Dimagrire con la dieta senza zuccheri (e pochi carboidrati)

Dimagrire con la dieta senza zuccheri (e pochi carboidrati)

Dimagrire con una dieta sugar-free, che ci libera anche da quella sorta di dipendenza dai carboidrati molto comune. Ebbene sì: nonostante spesso, soprattutto in passato, siano stati i grassi il grande spauracchio di chi voleva perdere peso, adesso, complice anche la moda delle diete iperproteiche e la diffusione di celiachia e intolleranza al glutine (acuite dal deterioramento della qualità dei prodotti da forno), i carboidrati sono il primo nemico di chi vuole perdere peso. I carboidrati e gli zuccheri presenti in pasta, pane e derivati.
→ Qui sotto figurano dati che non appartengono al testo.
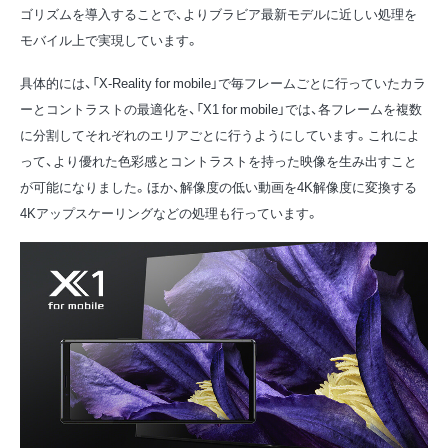
ゴリズムを導入することで、よりブラビア最新モデルに近しい処理を
モバイル上で実現しています。
具体的には、「X-Reality for mobile」で毎フレームごとに行っていたカラ
ーとコントラストの最適化を、「X1 for mobile」では、各フレームを複数
に分割してそれぞれのエリアごとに行うようにしています。これによ
って、より優れた色彩感とコントラストを持った映像を生み出すこと
が可能になりました。ほか、解像度の低い動画を4K解像度に変換する
4Kアップスケーリングなどの処理も行っています。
Proprio gli zuccheri, del resto, sono entrati sempre di più nei cibi per sopperire alla carenza di grassi dettata dalla moda precedente. Per l’Organizzazione mondiale della sanità, però, così come per il sale anche per gli zuccheri c’è un limite massimo: non più del 10 per cento dell’apporto energetico totale. Un quantitativo che, come nel caso del sale, comprende anche gli zuccheri già presenti nei cibi, e non certo solo lo zucchero in quanto tale.
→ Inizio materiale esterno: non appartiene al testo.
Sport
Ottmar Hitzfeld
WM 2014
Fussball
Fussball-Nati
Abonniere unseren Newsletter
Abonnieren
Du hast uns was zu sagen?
Se un cucchiaino da caffè contiene 4 grammi di zucchero, quindi, non bisognerebbe consumare più di 5-8 cucchiaini da caffè di zuccheri aggiunti al giorno. Ma, sottolinea Glamour,una porzione di cereali del mattino, per esempio, già da sola contiene in media 10 grammi di zuccheri.
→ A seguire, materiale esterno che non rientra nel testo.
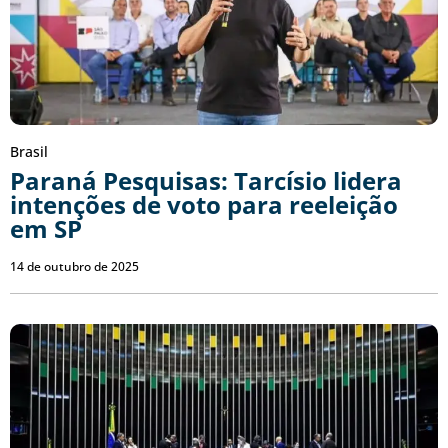
Brasil
Paraná Pesquisas: Tarcísio lidera
intenções de voto para reeleição
em SP
14 de outubro de 2025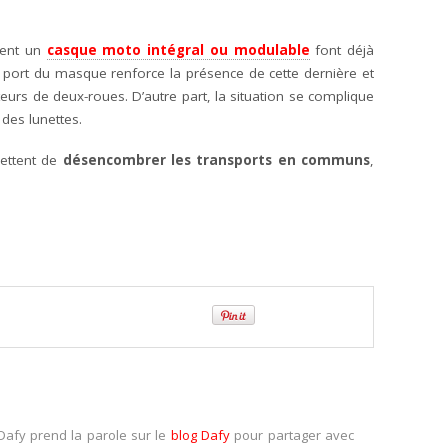
tent un
casque moto intégral ou modulable
font déjà
e port du masque renforce la présence de cette dernière et
ateurs de deux-roues. D’autre part, la situation se complique
des lunettes.
ettent de
désencombrer les transports en communs
,
Dafy prend la parole sur le
blog Dafy
pour partager avec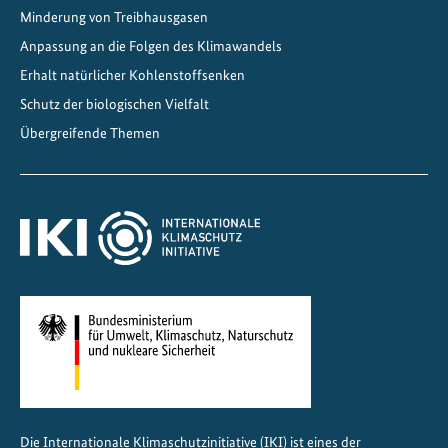
Minderung von Treibhausgasen
r
Anpassung an die Folgen des Klimawandels
o
m
Erhalt natürlicher Kohlenstoffsenken
n
Schutz der biologischen Vielfalt
a
Übergreifende Themen
c
h
A
f
r
i
k
a
Die Internationale Klimaschutzinitiative (IKI) ist eines der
Il nostro organismo, del resto, non chiede zuccheri aggiunti, ma glucosio, componente semplice dello zucchero, che, a differenza di quest’ultimo, non crea dipendenza.

Vediamo allora come spezzare il circolo vizioso innescato dal senso di bisogno di mangiare zuccheri e carboidrati. Lo facciamo con la dieta della nutrizionista Charlotte Debeugny ripresa da Glamour:

  1. LUNEDÌ
    Colazione: smoothie verde
    Pranzo: insalata di tonno, 1 yogurt naturale.
    Cena: pollo all’harissa con verdure al forno, 30 grammi di mandorle.
  2. MARTEDÌ
    Colazione: 1 fetta di pane con lievito madre, 30 g di formaggio di capra fresco, 20 g di frutta a guscio alla cannella.
    Pranzo: tabulè al cavolfiore, 2 caprini, 100 g di mirtilli.
    Cena: zuppa molto ricca.
  3. MERCOLEDÌ
    Colazione: smoothie verde.
    Pranzo: passato di piselli, paté agli omega 3 preparato con 2 filetti di sgombro affumicato, 100 g di formaggio spalmabile magro, scorza e succo di limone, erba cipollina, sale e pepe.
    Cena: quinoa, fagiolini.
  4. GIOVEDÌ
    Colazione: 1 fetta di pane con lievito madre, 30 g di formaggio di capra fresco, 20 g di frutta a guscio alla cannella.
    Pranzo: insalata di tonno.
    Cena: peperoni, un filetto di pesce bianco ai ferri, salsa di avocado.
  5. VENERDÌ
    Colazione: smoothie verde.
    Pranzo: insalata con orzo, patate dolci, broccoli, fave, pomodorini e funghi champignon. Due chucchiai di hummus, uno yogurt naturale.
    Cena: bistecca con insalata alle erbe aromatiche, 30 g di mandorle.
  6. SABATO
    Colazione: una fetta di pane con lievito madre, 2 uova, 5 g di burro.
    Pranzo: insalata di pasta integrale con ciliegini, rucola, spinaci, zucchine e del parmigiano grattugiato.
    Cena: pesce bianco con spinaci.
  7. DOMENICA
    Colazione: pancake salati.
    Pranzo: anatra nel wok, 100 g di spaghetti di soia o di riso integrale, uno yogurt greco, 20 g di frutta a guscio.
    Cena: pizza verde fatta con zucchine , che servono come base per la crema ottenuta con formaggio di capra fresco, pomodori secchi e pinoli, più una insalata.